Wertheimer emphasizes that SETI also looks for primitive life. For distant worlds, this ultimately may be possible through spectrographic analysis: evaluating the light reflected by the atmospheres of candidate exoplanets.
"Oxygen, for example, would betray the presence of photosynthesis," says Werthimer. "We aren't quite there yet with this approach, but I think we'll be doing it in 10 to 20 years."
Too, extraterrestrial life could well exist in our own solar system. The Jovian moon Europa has a vast sea of water encased by 50 miles of ice. Beneath that frozen cap could be anything from exo-bacteria to alien moon whales, participants in a food web charged by sulfide compounds pouring from hydrothermal vents. (Such vents have been discovered in Earth's marine abysses, sustaining colonies of giant tube worms and other exotic creatures—a remarkable exception to the general rule that food webs are structurally dependent on photosynthesis.)
Another candidate is Enceladus, a moon orbiting Saturn that is likewise covered by ice and supports enough water to fill the Lake Superior basin.

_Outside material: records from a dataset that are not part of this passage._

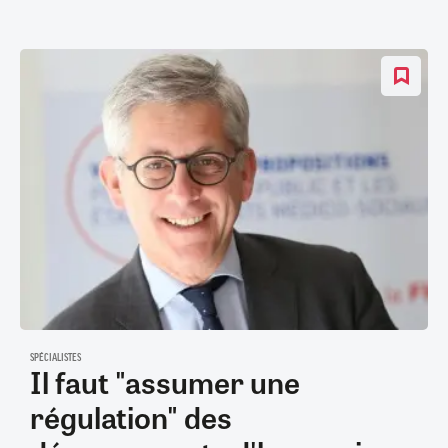
SPÉCIALISTES
Il faut "assumer une
régulation" des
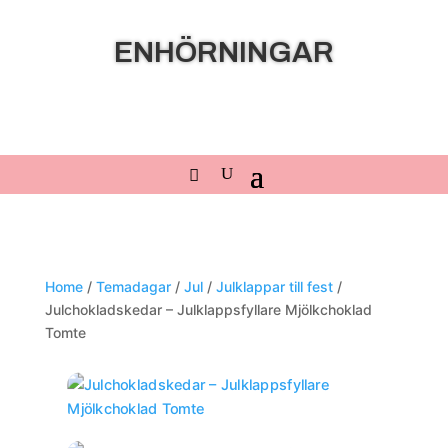
ENHÖRNINGAR
Home
/
Temadagar
/
Jul
/
Julklappar till fest
/
Julchokladskedar – Julklappsfyllare Mjölkchoklad
Tomte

"Ultimately, we'd like to set something on those worlds, something that could get through that ice and see what's down there," said Wertheimer. He paused, and chuckled. "It's funny. I sometimes give talks at schools about our work, and when I tell young kids about the possibilities on Europa, I present the problem of getting through the ice and I ask them how they'd deal with it. The boys invariably want to use machine guns, bombs, high explosives. But the girls usually give more considered responses, like using giant mirrors to reflect solar energy to melt the ice."
Along with funding shortfalls, SETI has another problem. Most researchers are approaching retirement age, and it's unclear if there's enough young blood to keep the project going.
"Here at Berkeley, we have only one guy, Andrew Siemion, who took his PhD in SETI and is staying with the program," Wertheimer said. (Siemion testified with Wertheimer in Washington.) "He's doing brilliant work, but he's just one person. We need to recruit and train a new generation of researchers."